The Commercial Appeal won a Pulitzer Prize
in 1994 for editorial cartooning by Michael Ramirez. Also
in 1994, The E.W. Scripps Co. named McEachran president of Memphis
Publishing Co., in addition to his role as editor of The Commercial
Appeal. On April 1, 2000, John P. Wilcox was named executive vice
president and general manager of The Commercial Appeal. Wilcox had
been publisher of The Ventura County (Calif.) Star.
McEachran's position as president is similar
to the role of publisher at other newspapers.

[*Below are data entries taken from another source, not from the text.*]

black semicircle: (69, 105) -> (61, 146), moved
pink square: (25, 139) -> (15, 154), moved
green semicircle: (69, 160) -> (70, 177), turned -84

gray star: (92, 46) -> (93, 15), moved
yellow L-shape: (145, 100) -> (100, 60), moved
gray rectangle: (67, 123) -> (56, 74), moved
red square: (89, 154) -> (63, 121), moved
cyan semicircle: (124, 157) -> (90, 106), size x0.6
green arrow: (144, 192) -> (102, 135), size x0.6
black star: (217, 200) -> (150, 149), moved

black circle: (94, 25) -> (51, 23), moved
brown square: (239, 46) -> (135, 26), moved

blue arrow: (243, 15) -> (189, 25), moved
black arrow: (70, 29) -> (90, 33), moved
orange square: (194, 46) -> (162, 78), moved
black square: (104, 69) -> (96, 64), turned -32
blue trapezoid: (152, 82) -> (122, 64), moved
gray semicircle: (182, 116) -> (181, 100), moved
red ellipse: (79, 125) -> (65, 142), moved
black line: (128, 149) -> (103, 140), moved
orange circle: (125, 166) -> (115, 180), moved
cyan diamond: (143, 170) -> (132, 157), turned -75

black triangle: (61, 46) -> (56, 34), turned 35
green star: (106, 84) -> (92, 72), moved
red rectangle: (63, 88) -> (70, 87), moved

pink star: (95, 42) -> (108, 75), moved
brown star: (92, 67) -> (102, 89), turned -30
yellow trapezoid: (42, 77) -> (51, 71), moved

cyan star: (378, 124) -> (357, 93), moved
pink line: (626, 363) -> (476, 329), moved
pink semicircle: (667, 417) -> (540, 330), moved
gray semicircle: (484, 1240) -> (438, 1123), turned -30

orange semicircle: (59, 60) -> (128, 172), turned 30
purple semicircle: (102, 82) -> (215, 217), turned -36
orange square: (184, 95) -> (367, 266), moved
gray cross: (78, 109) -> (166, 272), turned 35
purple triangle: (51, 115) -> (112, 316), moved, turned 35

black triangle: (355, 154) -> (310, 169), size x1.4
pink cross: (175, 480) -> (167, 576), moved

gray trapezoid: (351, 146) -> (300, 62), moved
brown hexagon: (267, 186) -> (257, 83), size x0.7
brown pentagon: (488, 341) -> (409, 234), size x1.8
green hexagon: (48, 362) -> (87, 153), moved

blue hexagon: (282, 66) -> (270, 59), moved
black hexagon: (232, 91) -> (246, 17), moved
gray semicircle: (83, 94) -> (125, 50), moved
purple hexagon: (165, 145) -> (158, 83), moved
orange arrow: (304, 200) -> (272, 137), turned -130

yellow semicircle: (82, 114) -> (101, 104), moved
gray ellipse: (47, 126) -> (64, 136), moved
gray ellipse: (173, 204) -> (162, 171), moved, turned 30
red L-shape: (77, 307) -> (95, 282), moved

Known for his blunt
manner and aggressive approach to news coverage, McEachran has not
been active on community boards or in civic functions while serving
as editor.
"Our quest for objectivity doesn't mean
this company hasn't been supportive of community endeavors with
money and in-kind contributions," McEachran said. "The
company is part of the community, and a good citizen tries to return
some portion of its rewards back to the community.
"Our primary reason for being," McEachran
says, "is to tell people not only what happened, but why and
how it happened and what may happen as a result.
"Straight, undiluted and in-depth reporting.
. . presented so that you can make up your own mind on the issues,
which is one of the beautiful things about a free and open society."